Work to complete
Exact reproduction required: the lines below from the line with "spezifische Ansätze." to the line with "persönliche Lebensphasen und Ziele ist", both ends included, and no others.

[Exercise data Boundary: Start]

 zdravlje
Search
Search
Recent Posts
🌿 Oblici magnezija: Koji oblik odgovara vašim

[Exercise data Boundary: End]
[Exercise data Boundary: Start]

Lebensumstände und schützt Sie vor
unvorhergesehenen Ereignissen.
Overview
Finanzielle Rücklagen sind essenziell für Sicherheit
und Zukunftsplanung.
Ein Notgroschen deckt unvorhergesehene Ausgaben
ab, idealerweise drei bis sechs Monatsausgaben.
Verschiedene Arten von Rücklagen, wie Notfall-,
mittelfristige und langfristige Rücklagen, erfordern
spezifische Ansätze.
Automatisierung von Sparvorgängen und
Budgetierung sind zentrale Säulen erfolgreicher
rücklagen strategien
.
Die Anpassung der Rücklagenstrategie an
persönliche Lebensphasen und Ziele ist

[Exercise data Boundary: End]

Solution for this problem
spezifische Ansätze.
Automatisierung von Sparvorgängen und
Budgetierung sind zentrale Säulen erfolgreicher
rücklagen strategien
.
Die Anpassung der Rücklagenstrategie an
persönliche Lebensphasen und Ziele ist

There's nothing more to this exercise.